◆ Task details
Each line from the one holding "accamera_26" through the end of the records should be returned exactly, while pictures are skipped.

Record excerpts: Begin

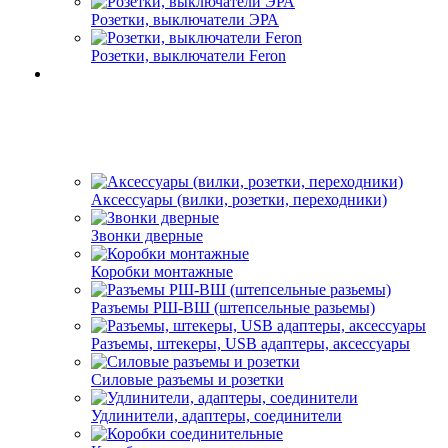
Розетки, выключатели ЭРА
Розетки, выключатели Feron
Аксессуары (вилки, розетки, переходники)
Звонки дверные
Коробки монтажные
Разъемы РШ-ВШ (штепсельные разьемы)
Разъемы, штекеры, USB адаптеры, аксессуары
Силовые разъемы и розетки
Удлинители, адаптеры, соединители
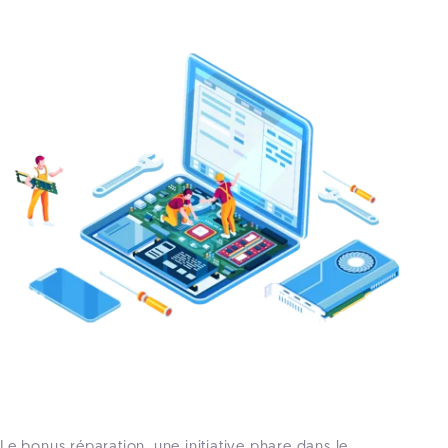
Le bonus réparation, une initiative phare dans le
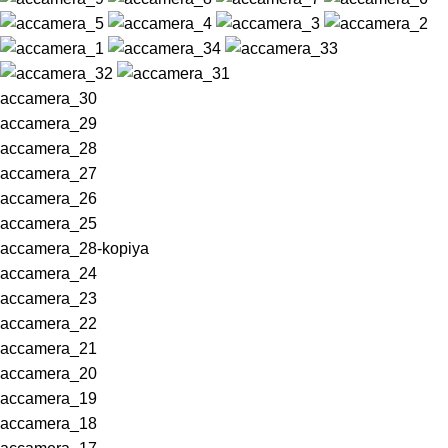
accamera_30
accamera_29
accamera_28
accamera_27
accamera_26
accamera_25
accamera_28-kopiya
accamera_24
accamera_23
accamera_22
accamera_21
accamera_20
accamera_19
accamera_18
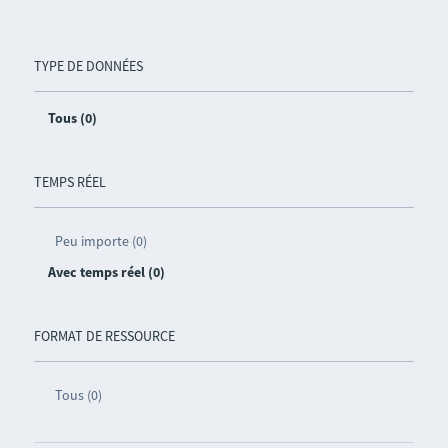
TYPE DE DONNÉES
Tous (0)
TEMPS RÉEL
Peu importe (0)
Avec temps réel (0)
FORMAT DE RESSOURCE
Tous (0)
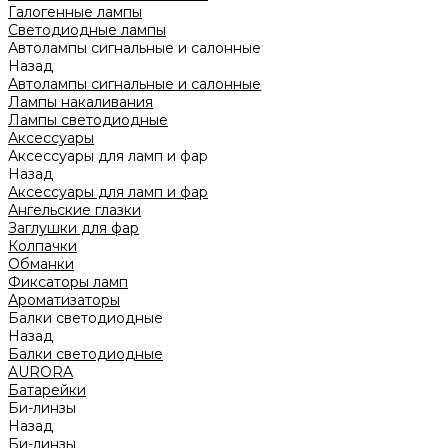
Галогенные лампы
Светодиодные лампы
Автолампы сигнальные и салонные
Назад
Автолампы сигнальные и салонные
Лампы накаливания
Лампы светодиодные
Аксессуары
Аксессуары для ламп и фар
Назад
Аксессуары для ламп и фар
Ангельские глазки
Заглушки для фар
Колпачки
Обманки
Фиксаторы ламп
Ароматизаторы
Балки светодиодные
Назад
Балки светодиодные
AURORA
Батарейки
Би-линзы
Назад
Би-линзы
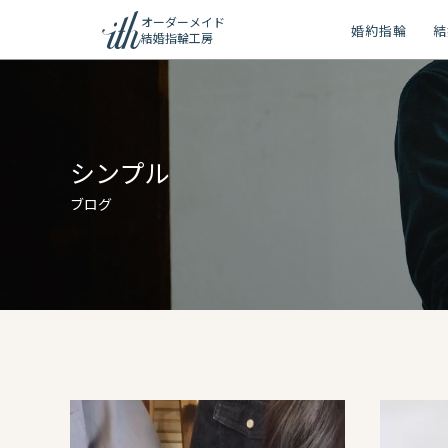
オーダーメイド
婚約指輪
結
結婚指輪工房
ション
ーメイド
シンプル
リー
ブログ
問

Record excerpts: End

◆ Response below
accamera_26
accamera_25
accamera_28-kopiya
accamera_24
accamera_23
accamera_22
accamera_21
accamera_20
accamera_19
accamera_18
TYPE DE DONNÉES
Tous (0)
TEMPS RÉEL
Peu importe (0)
Avec temps réel (0)
FORMAT DE RESSOURCE
Tous (0)
Галогенные лампы
Светодиодные лампы
Автолампы сигнальные и салонные
Назад
Автолампы сигнальные и салонные
Лампы накаливания
Лампы светодиодные
Аксессуары
Аксессуары для ламп и фар
Назад
Аксессуары для ламп и фар
Ангельские глазки
Заглушки для фар
Колпачки
Обманки
Фиксаторы ламп
Ароматизаторы
Балки светодиодные
Назад
Балки светодиодные
AURORA
Батарейки
Би-линзы
Назад
Би-линзы
オーダーメイド
婚約指輪
結
結婚指輪工房
ション
ーメイド
シンプル
リー
ブログ
問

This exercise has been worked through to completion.